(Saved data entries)
_ _ _ _ _ _ _

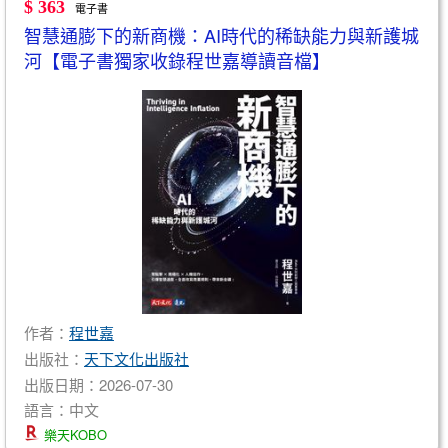
$ 363
電子書
智慧通膨下的新商機：AI時代的稀缺能力與新護城
河【電子書獨家收錄程世嘉導讀音檔】
作者：
程世嘉
出版社：
天下文化出版社
出版日期：2026-07-30
語言：中文
樂天KOBO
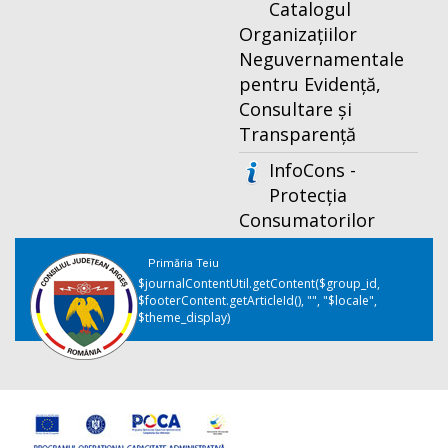
Catalogul
Organizațiilor
Neguvernamentale
pentru Evidență,
Consultare și
Transparență
InfoCons -
Protecția
Consumatorilor
Primăria Teiu
$journalContentUtil.getContent($group_id,
$footerContent.getArticleId(), "", "$locale",
$theme_display)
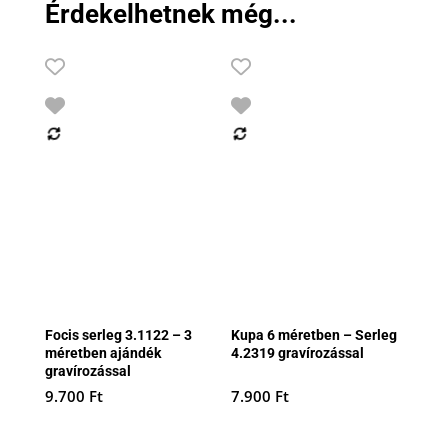
Érdekelhetnek még...
Focis serleg 3.1122 – 3
Kupa 6 méretben – Serleg
méretben ajándék
4.2319 gravírozással
gravírozással
9.700
Ft
7.900
Ft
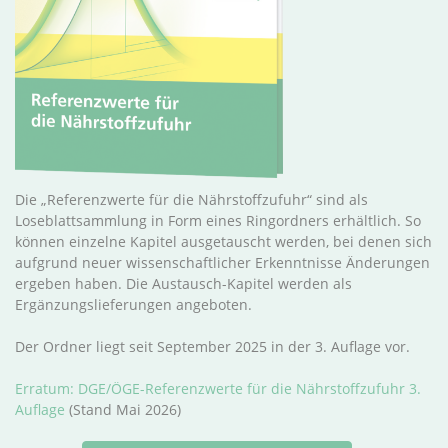
Die „Referenzwerte für die Nährstoffzufuhr“ sind als
Loseblattsammlung in Form eines Ringordners erhältlich. So
können einzelne Kapitel ausgetauscht werden, bei denen sich
aufgrund neuer wissenschaftlicher Erkenntnisse Änderungen
ergeben haben. Die Austausch-Kapitel werden als
Ergänzungslieferungen angeboten.
Der Ordner liegt seit September 2025 in der 3. Auflage vor.
Erratum: DGE/ÖGE-Referenzwerte für die Nährstoffzufuhr 3.
Auflage
(Stand Mai 2026)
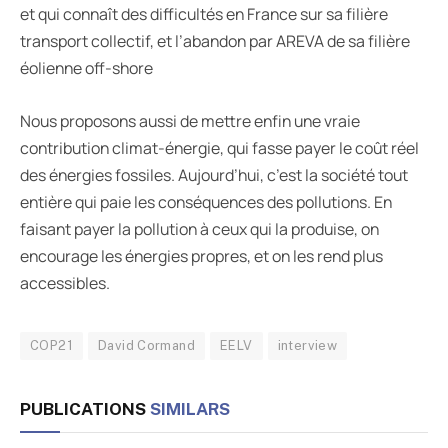
et qui connaît des difficultés en France sur sa filière
transport collectif, et l’abandon par AREVA de sa filière
éolienne off-shore
Nous proposons aussi de mettre enfin une vraie
contribution climat-énergie, qui fasse payer le coût réel
des énergies fossiles. Aujourd’hui, c’est la société tout
entière qui paie les conséquences des pollutions. En
faisant payer la pollution à ceux qui la produise, on
encourage les énergies propres, et on les rend plus
accessibles.
COP21
David Cormand
EELV
interview
PUBLICATIONS
SIMILARS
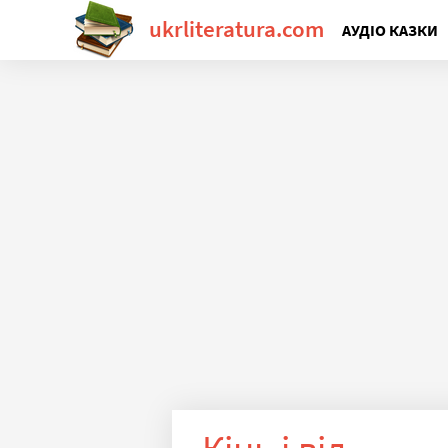
ukrliteratura.com
АУДІО КАЗКИ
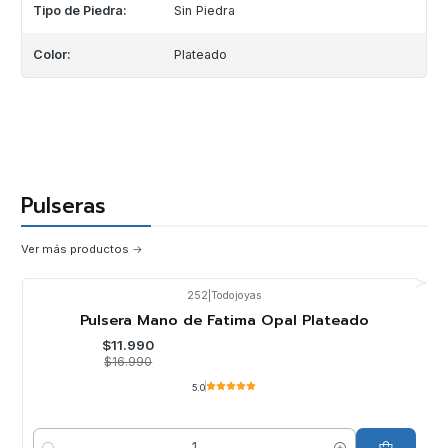
Tipo de Piedra:
Sin Piedra
Color:
Plateado
Pulseras
Ver más productos
252
|
Todojoyas
-29%
OFF
Pulsera Mano de Fatima Opal Plateado
$11.990
$16.990
5.0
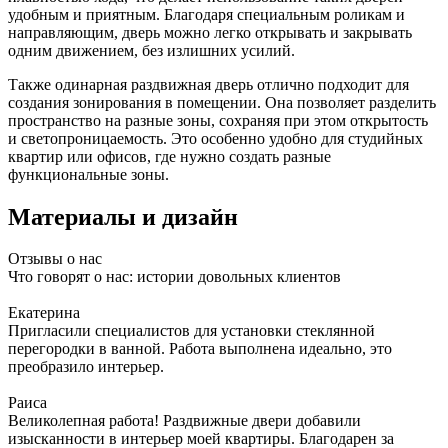
удобным и приятным. Благодаря специальным роликам и
направляющим, дверь можно легко открывать и закрывать
одним движением, без излишних усилий.
Также одинарная раздвижная дверь отлично подходит для
создания зонирования в помещении. Она позволяет разделить
пространство на разные зоны, сохраняя при этом открытость
и светопроницаемость. Это особенно удобно для студийных
квартир или офисов, где нужно создать разные
функциональные зоны.
Материалы и дизайн
Отзывы о нас
Что говорят о нас: истории довольных клиентов
Екатерина
Пригласили специалистов для установки стеклянной
перегородки в ванной. Работа выполнена идеально, это
преобразило интерьер.
Раиса
Великолепная работа! Раздвижные двери добавили
изысканности в интерьер моей квартиры. Благодарен за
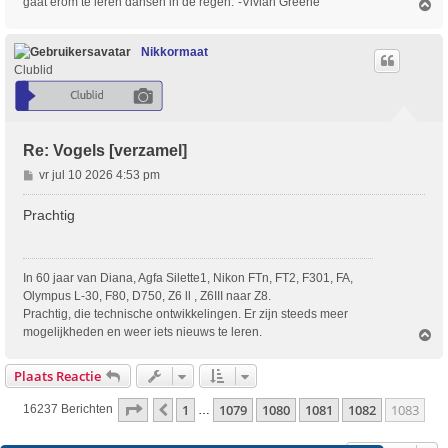
gaat erom te leren dansen in de regen."-Vivian Greene
O
m
h
o
Nikkormaat
o
Clublid
g
Re: Vogels [verzamel]
B
vr jul 10 2026 4:53 pm
e
r
Prachtig
i
c
h
In 60 jaar van Diana, Agfa Silette1, Nikon FTn, FT2, F301, FA,
t
Olympus L-30, F80, D750, Z6 ll , Z6III naar Z8.
Prachtig, die technische ontwikkelingen. Er zijn steeds meer
mogelijkheden en weer iets nieuws te leren.
O
m
h
Plaats Reactie
o
o
Pagina
1083
Van
1083
1
1079
1080
1081
1082
1083
Vorige
16237 Berichten
…
g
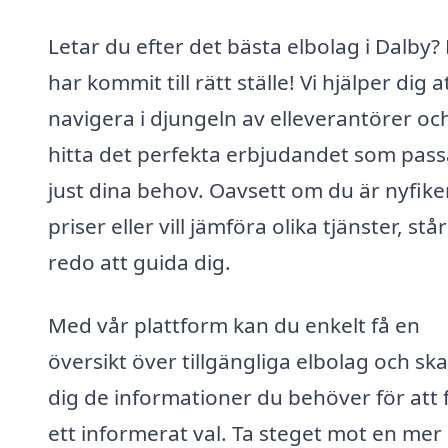
Letar du efter det bästa elbolag i Dalby?
har kommit till rätt ställe! Vi hjälper dig a
navigera i djungeln av elleverantörer oc
hitta det perfekta erbjudandet som pass
just dina behov. Oavsett om du är nyfike
priser eller vill jämföra olika tjänster, står
redo att guida dig.
Med vår plattform kan du enkelt få en
översikt över tillgängliga elbolag och ska
dig de informationer du behöver för att 
ett informerat val. Ta steget mot en mer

_ _ _ _ _ _ _

Find all the lines with "Kapitel" in the data and copy them.

• _Answer box_:
können einzelne Kapitel ausgetauscht werden, bei denen sich
ergeben haben. Die Austausch-Kapitel werden als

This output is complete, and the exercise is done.